• **About this exercise**
All of the data below should be repeated exactly. Pictures should not be included.

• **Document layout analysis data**
<<<<
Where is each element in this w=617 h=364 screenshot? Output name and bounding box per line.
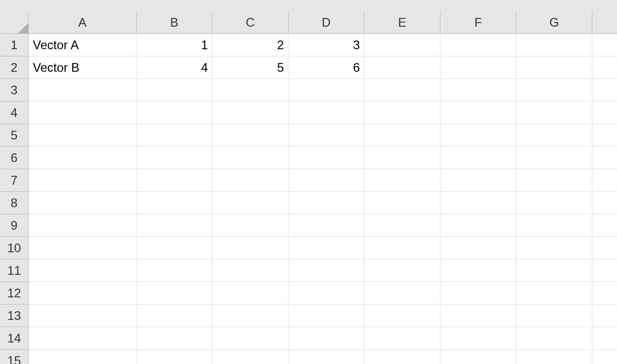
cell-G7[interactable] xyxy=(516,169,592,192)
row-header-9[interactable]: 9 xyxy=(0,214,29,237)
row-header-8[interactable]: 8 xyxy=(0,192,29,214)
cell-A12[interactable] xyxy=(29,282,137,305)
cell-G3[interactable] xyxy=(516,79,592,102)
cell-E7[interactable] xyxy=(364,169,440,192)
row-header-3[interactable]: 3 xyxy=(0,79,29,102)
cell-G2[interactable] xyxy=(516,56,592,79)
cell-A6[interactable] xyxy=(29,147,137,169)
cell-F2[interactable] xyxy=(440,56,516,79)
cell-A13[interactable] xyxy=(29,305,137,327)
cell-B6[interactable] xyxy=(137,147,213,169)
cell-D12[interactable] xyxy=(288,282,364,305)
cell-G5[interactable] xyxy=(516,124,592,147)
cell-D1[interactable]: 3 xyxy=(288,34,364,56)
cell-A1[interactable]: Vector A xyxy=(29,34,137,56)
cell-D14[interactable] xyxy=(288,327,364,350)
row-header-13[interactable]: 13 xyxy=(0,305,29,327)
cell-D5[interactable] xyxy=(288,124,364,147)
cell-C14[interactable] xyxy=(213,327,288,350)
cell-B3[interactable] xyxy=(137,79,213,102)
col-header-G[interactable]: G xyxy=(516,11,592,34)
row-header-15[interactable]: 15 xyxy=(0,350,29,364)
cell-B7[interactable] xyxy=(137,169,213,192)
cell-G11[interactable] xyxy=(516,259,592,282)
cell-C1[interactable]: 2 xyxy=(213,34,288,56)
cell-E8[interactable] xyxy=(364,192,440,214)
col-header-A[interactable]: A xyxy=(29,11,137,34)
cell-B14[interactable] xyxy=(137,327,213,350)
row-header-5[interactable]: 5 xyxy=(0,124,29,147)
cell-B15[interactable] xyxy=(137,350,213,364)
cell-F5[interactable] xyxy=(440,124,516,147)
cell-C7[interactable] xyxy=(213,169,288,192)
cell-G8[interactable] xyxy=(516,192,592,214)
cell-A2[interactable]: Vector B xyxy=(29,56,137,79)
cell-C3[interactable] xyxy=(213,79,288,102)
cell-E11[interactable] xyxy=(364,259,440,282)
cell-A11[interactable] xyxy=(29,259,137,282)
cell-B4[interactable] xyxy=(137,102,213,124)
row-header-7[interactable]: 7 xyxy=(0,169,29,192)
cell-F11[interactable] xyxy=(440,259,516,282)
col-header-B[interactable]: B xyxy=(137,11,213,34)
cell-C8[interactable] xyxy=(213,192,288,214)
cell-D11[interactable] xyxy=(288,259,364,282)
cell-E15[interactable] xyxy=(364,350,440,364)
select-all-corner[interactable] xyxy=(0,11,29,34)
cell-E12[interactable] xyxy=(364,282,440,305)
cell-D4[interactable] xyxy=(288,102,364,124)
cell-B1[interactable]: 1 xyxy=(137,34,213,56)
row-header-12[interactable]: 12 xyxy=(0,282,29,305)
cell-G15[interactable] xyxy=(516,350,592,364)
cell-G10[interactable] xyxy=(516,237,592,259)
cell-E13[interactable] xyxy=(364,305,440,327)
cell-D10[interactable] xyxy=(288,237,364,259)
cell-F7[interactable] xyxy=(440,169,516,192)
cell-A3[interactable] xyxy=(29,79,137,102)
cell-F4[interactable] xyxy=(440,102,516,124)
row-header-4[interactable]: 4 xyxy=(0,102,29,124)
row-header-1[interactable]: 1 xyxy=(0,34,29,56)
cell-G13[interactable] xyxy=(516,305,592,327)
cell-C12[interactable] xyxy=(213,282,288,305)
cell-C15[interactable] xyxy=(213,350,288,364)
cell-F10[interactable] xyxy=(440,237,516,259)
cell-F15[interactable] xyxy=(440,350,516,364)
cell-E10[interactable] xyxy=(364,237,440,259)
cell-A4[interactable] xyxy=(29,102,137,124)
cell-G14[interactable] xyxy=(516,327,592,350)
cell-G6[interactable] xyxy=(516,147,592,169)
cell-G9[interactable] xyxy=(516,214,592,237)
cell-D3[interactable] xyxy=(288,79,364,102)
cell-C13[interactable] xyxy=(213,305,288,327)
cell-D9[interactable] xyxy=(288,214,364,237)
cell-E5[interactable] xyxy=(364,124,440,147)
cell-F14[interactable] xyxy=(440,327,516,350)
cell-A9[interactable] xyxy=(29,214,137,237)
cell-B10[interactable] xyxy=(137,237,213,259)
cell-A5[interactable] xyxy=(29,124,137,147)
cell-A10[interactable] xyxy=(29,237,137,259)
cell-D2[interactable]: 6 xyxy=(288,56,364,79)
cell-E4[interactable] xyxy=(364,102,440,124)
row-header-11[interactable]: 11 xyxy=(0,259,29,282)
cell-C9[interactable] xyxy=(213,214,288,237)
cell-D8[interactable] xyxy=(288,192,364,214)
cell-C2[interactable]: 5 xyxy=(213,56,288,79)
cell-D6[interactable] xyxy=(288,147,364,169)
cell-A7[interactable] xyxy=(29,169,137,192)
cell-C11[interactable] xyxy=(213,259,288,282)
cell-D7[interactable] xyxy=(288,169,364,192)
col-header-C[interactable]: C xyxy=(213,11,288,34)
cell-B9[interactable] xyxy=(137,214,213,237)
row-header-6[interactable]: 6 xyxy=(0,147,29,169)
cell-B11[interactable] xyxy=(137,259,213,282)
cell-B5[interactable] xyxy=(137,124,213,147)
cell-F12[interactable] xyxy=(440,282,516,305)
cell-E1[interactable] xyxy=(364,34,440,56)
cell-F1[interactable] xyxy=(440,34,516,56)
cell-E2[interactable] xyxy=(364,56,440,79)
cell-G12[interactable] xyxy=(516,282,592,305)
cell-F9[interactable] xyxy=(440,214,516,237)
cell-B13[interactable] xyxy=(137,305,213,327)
>>>>
• **Problem solution**
Where is each element in this w=617 h=364 screenshot? Output name and bounding box per line.
cell-G7[interactable] xyxy=(516,169,592,192)
row-header-9[interactable]: 9 xyxy=(0,214,29,237)
row-header-8[interactable]: 8 xyxy=(0,192,29,214)
cell-A12[interactable] xyxy=(29,282,137,305)
cell-G3[interactable] xyxy=(516,79,592,102)
cell-E7[interactable] xyxy=(364,169,440,192)
row-header-3[interactable]: 3 xyxy=(0,79,29,102)
cell-G2[interactable] xyxy=(516,56,592,79)
cell-A6[interactable] xyxy=(29,147,137,169)
cell-F2[interactable] xyxy=(440,56,516,79)
cell-A13[interactable] xyxy=(29,305,137,327)
cell-B6[interactable] xyxy=(137,147,213,169)
cell-D12[interactable] xyxy=(288,282,364,305)
cell-G5[interactable] xyxy=(516,124,592,147)
cell-D1[interactable]: 3 xyxy=(288,34,364,56)
cell-A1[interactable]: Vector A xyxy=(29,34,137,56)
cell-D14[interactable] xyxy=(288,327,364,350)
row-header-13[interactable]: 13 xyxy=(0,305,29,327)
cell-D5[interactable] xyxy=(288,124,364,147)
cell-C14[interactable] xyxy=(213,327,288,350)
cell-B3[interactable] xyxy=(137,79,213,102)
col-header-G[interactable]: G xyxy=(516,11,592,34)
row-header-15[interactable]: 15 xyxy=(0,350,29,364)
cell-B7[interactable] xyxy=(137,169,213,192)
cell-G11[interactable] xyxy=(516,259,592,282)
cell-C1[interactable]: 2 xyxy=(213,34,288,56)
cell-E8[interactable] xyxy=(364,192,440,214)
col-header-A[interactable]: A xyxy=(29,11,137,34)
cell-B14[interactable] xyxy=(137,327,213,350)
row-header-5[interactable]: 5 xyxy=(0,124,29,147)
cell-B15[interactable] xyxy=(137,350,213,364)
cell-F5[interactable] xyxy=(440,124,516,147)
cell-C7[interactable] xyxy=(213,169,288,192)
cell-G8[interactable] xyxy=(516,192,592,214)
cell-A2[interactable]: Vector B xyxy=(29,56,137,79)
cell-C3[interactable] xyxy=(213,79,288,102)
cell-E11[interactable] xyxy=(364,259,440,282)
cell-A11[interactable] xyxy=(29,259,137,282)
cell-B4[interactable] xyxy=(137,102,213,124)
row-header-7[interactable]: 7 xyxy=(0,169,29,192)
cell-F11[interactable] xyxy=(440,259,516,282)
col-header-B[interactable]: B xyxy=(137,11,213,34)
cell-C8[interactable] xyxy=(213,192,288,214)
cell-D11[interactable] xyxy=(288,259,364,282)
cell-E15[interactable] xyxy=(364,350,440,364)
select-all-corner[interactable] xyxy=(0,11,29,34)
cell-E12[interactable] xyxy=(364,282,440,305)
cell-D4[interactable] xyxy=(288,102,364,124)
cell-B1[interactable]: 1 xyxy=(137,34,213,56)
row-header-12[interactable]: 12 xyxy=(0,282,29,305)
cell-G15[interactable] xyxy=(516,350,592,364)
cell-G10[interactable] xyxy=(516,237,592,259)
cell-E13[interactable] xyxy=(364,305,440,327)
cell-D10[interactable] xyxy=(288,237,364,259)
cell-F7[interactable] xyxy=(440,169,516,192)
cell-A3[interactable] xyxy=(29,79,137,102)
cell-F4[interactable] xyxy=(440,102,516,124)
row-header-4[interactable]: 4 xyxy=(0,102,29,124)
row-header-1[interactable]: 1 xyxy=(0,34,29,56)
cell-G13[interactable] xyxy=(516,305,592,327)
cell-C12[interactable] xyxy=(213,282,288,305)
cell-C15[interactable] xyxy=(213,350,288,364)
cell-F10[interactable] xyxy=(440,237,516,259)
cell-F15[interactable] xyxy=(440,350,516,364)
cell-E10[interactable] xyxy=(364,237,440,259)
cell-A4[interactable] xyxy=(29,102,137,124)
cell-G14[interactable] xyxy=(516,327,592,350)
cell-G6[interactable] xyxy=(516,147,592,169)
cell-G9[interactable] xyxy=(516,214,592,237)
cell-D3[interactable] xyxy=(288,79,364,102)
cell-C13[interactable] xyxy=(213,305,288,327)
cell-D9[interactable] xyxy=(288,214,364,237)
cell-E5[interactable] xyxy=(364,124,440,147)
cell-F14[interactable] xyxy=(440,327,516,350)
cell-A9[interactable] xyxy=(29,214,137,237)
cell-B10[interactable] xyxy=(137,237,213,259)
cell-A5[interactable] xyxy=(29,124,137,147)
cell-A10[interactable] xyxy=(29,237,137,259)
cell-D2[interactable]: 6 xyxy=(288,56,364,79)
cell-E4[interactable] xyxy=(364,102,440,124)
row-header-11[interactable]: 11 xyxy=(0,259,29,282)
cell-C9[interactable] xyxy=(213,214,288,237)
cell-D8[interactable] xyxy=(288,192,364,214)
cell-C2[interactable]: 5 xyxy=(213,56,288,79)
cell-D6[interactable] xyxy=(288,147,364,169)
cell-A7[interactable] xyxy=(29,169,137,192)
cell-C11[interactable] xyxy=(213,259,288,282)
cell-D7[interactable] xyxy=(288,169,364,192)
col-header-C[interactable]: C xyxy=(213,11,288,34)
cell-B9[interactable] xyxy=(137,214,213,237)
row-header-6[interactable]: 6 xyxy=(0,147,29,169)
cell-B11[interactable] xyxy=(137,259,213,282)
cell-B5[interactable] xyxy=(137,124,213,147)
cell-F12[interactable] xyxy=(440,282,516,305)
cell-E1[interactable] xyxy=(364,34,440,56)
cell-F1[interactable] xyxy=(440,34,516,56)
cell-E2[interactable] xyxy=(364,56,440,79)
cell-G12[interactable] xyxy=(516,282,592,305)
cell-F9[interactable] xyxy=(440,214,516,237)
cell-B13[interactable] xyxy=(137,305,213,327)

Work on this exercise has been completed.